Extracted data START

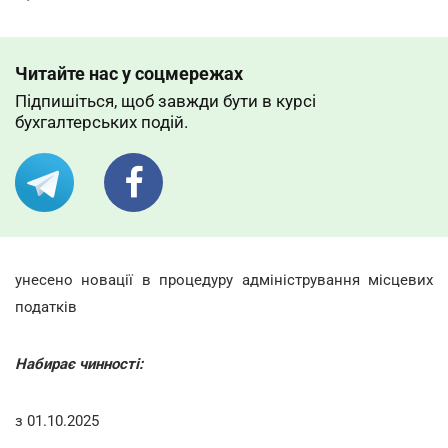
Читайте нас у соцмережах
Підпишіться, щоб завжди бути в курсі
бухгалтерських подій.
унесено новації в процедуру адміністрування місцевих
податків
Набирає чинності:
з 01.10.2025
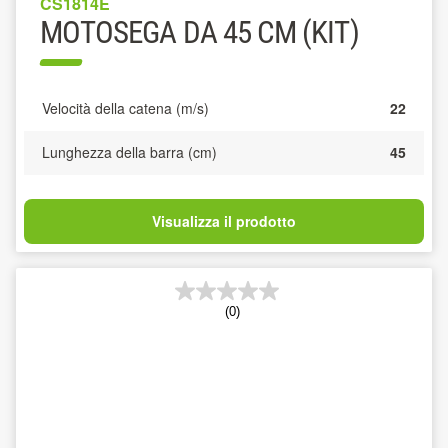
CS1814E
MOTOSEGA DA 45 CM (KIT)
Velocità della catena (m/s)
22
Lunghezza della barra (cm)
45
Visualizza il prodotto
(0)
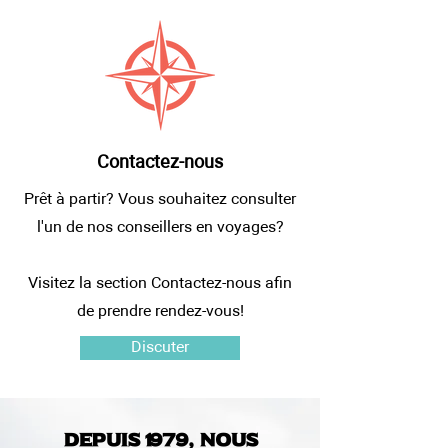
Contactez-nous
Prêt à partir? Vous souhaitez consulter
l'un de nos conseillers en voyages?
Visitez la section Contactez-nous afin
de prendre rendez-vous!
Discuter
Depuis 1979, nous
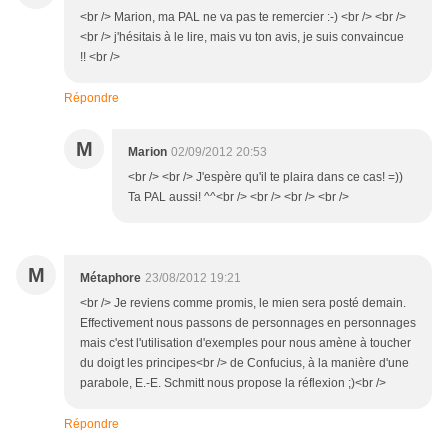
<br /> Marion, ma PAL ne va pas te remercier :-) <br /> <br />
<br /> j'hésitais à le lire, mais vu ton avis, je suis convaincue
!! <br />
Répondre
M
Marion
02/09/2012 20:53
<br /> <br /> J'espère qu'il te plaira dans ce cas! =))
Ta PAL aussi! ^^<br /> <br /> <br /> <br />
M
Métaphore
23/08/2012 19:21
<br /> Je reviens comme promis, le mien sera posté demain.
Effectivement nous passons de personnages en personnages
mais c'est l'utilisation d'exemples pour nous amène à toucher
du doigt les principes<br /> de Confucius, à la manière d'une
parabole, E.-E. Schmitt nous propose la réflexion ;)<br />
Répondre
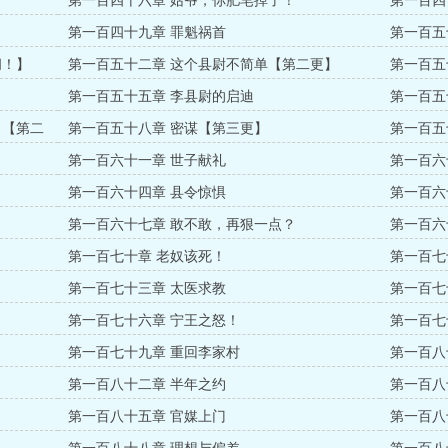
第一百四十六章 姑爷，你肥皂掉了！
第一百四
第一百四十九章 罪魁祸首
第一百五
阅！】
第一百五十二章 这个县尉不简单【第二更】
第一百五
第一百五十五章 李县尉的启迪
第一百五
！【第二
第一百五十八章 密谋【第三更】
第一百五
第一百六十一章 世子献礼
第一百六
第一百六十四章 县令惊惧
第一百六
第一百六十七章 敢不敢，再狠一点？
第一百六
第一百七十章 老奴该死！
第一百七
第一百七十三章 太医求教
第一百七
第一百七十六章 宁王之怒！
第一百七
第一百七十九章 重回李家村
第一百八
第一百八十二章 半年之约
第一百八
第一百八十五章 官媒上门
第一百八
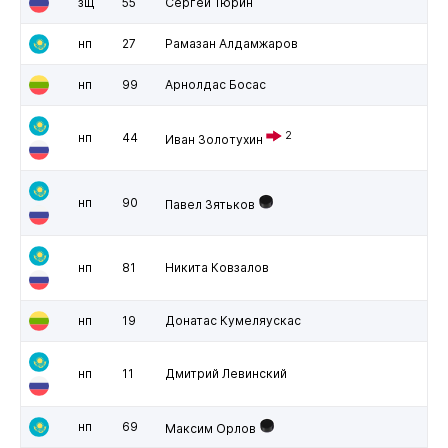
зщ
55
Сергей Тюрин
нп
27
Рамазан Алдамжаров
нп
99
Арнолдас Босас
2
нп
44
Иван Золотухин
нп
90
Павел Зятьков
нп
81
Никита Ковзалов
нп
19
Донатас Кумеляускас
нп
11
Дмитрий Левинский
нп
69
Максим Орлов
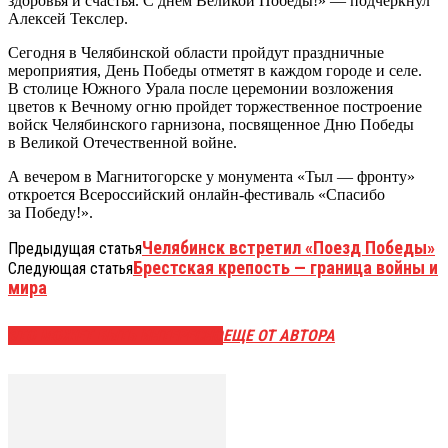
здоровья и счастья. С днем Великой Победы!» — подчеркнул
Алексей Текслер.
Сегодня в Челябинской области пройдут праздничные
мероприятия, День Победы отметят в каждом городе и селе.
В столице Южного Урала после церемонии возложения
цветов к Вечному огню пройдет торжественное построение
войск Челябинского гарнизона, посвященное Дню Победы
в Великой Отечественной войне.
А вечером в Магнитогорске у монумента «Тыл — фронту»
откроется Всероссийский онлайн-фестиваль «Спасибо
за Победу!».
Челябинск встретил «Поезд Победы»
Предыдущая статья
Брестская крепость — граница войны и
Следующая статья
мира
ЭТО МОЖЕТ БЫТЬ ИНТЕРЕСНО
ЕЩЕ ОТ АВТОРА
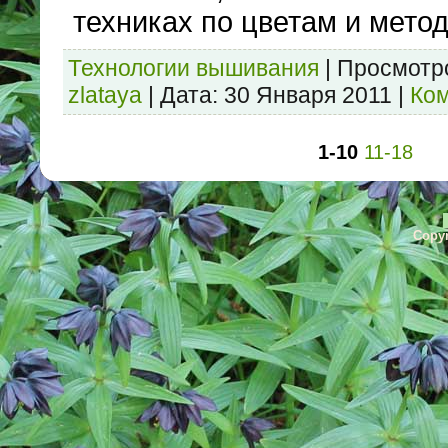
техниках по цветам и метод
Технологии вышивания
|
Просмотр
zlataya
|
Дата:
30 Января 2011
|
Ком
1-10
11-18
Copyr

Extracted data END

■ Task to carry out ■
In the data above, the stretch from the line with "Дмитрий Левинский" through the line with "мероприятия, День Победы" is to be returned exactly, minus any pictures.

■ Result ■
Дмитрий Левинский
нп
69
Максим Орлов
здоровья и счастья. С днем Великой Победы!» — подчеркнул
Алексей Текслер.
Сегодня в Челябинской области пройдут праздничные
мероприятия, День Победы отметят в каждом городе и селе.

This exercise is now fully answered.